[V1][PP] Support pp with ray backend in V1 (#1800)

### What this PR does / why we need it? Support pipeline parallel with ray backend in V1Engine. Fixes #1751 ### Does this PR introduce _any_ user-facing change? Users could specify ray as distributed backend when inferencing with pp ### How was this patch tested? CI passed with new added test. - vLLM version: v0.9.2 - vLLM main: 32142b3c62 --------- Signed-off-by: MengqingCao <cmq0113@163.com>
2025-07-23 14:52:52 +08:00
parent 9a3bdf2162
commit 3aa3b46bfe
5 changed files with 32 additions and 18 deletions
--- a/tests/e2e/multicard/test_pipeline_parallel.py
+++ b/tests/e2e/multicard/test_pipeline_parallel.py
@@ -24,6 +24,7 @@ MODELS = [

 TENSOR_PARALLELS = [2]
 PIPELINE_PARALLELS = [2]
+DIST_EXECUTOR_BACKEND = ["mp", "ray"]

 prompts = [
    "Hello, my name is",
@@ -34,10 +35,13 @@ prompts = [
@pytest.mark.parametrize("model", MODELS)
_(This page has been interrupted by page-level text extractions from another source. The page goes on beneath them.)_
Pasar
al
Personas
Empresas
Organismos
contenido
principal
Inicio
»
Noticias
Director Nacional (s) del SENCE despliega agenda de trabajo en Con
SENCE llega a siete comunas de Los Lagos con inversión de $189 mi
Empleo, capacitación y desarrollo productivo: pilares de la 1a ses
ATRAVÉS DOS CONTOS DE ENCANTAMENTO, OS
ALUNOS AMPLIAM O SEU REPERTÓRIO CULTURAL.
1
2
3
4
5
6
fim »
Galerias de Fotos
@pytest.mark.parametrize("tp_size", TENSOR_PARALLELS)
@pytest.mark.parametrize("pp_size", PIPELINE_PARALLELS)
-def test_models(model: str, tp_size: int, pp_size: int) -> None:
+@pytest.mark.parametrize("distributed_executor_backend", DIST_EXECUTOR_BACKEND)
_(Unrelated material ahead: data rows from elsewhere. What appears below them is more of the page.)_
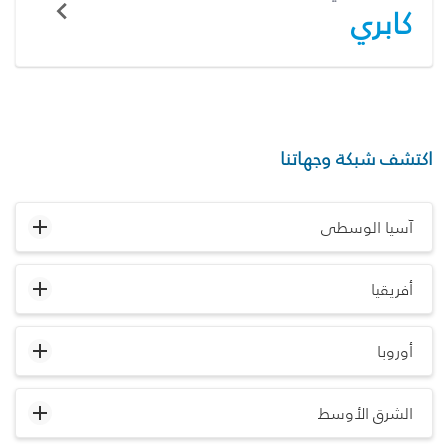
كابري
اكتشف شبكة وجهاتنا
آسيا الوسطى
أفريقيا
أوروبا
الشرق الأوسط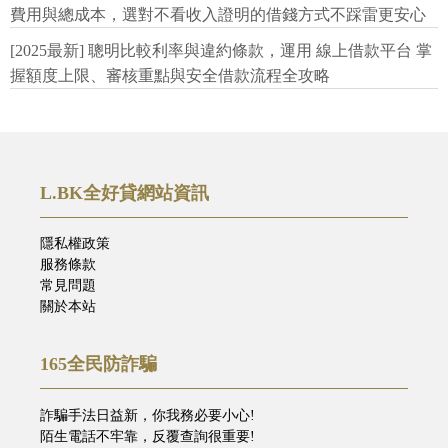
費用與總成本，選對不看收入證明的借錢方式不踩雷更安心
[2025最新] 聰明比較利率與違約條款，運用 線上借款平台 掌
握額度上限、審核重點與安全借款流程全攻略
L.BK全好貸網站資訊
隱私權政策
服務條款
常見問題
關於本站
165全民防詐騙
詐騙手法日益新，你我務必要小心!
陌生電話不牢靠，反覆查詢很重要!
+def test_models(model: str, tp_size: int, pp_size: int,
+                distributed_executor_backend: str) -> None:
    with VllmRunner(model,
                    tensor_parallel_size=tp_size,
                    pipeline_parallel_size=pp_size,
+                    distributed_executor_backend=distributed_executor_backend,
                    enforce_eager=True,
                    gpu_memory_utilization=0.7) as vllm_model:
        vllm_model.generate_greedy(prompts, 64)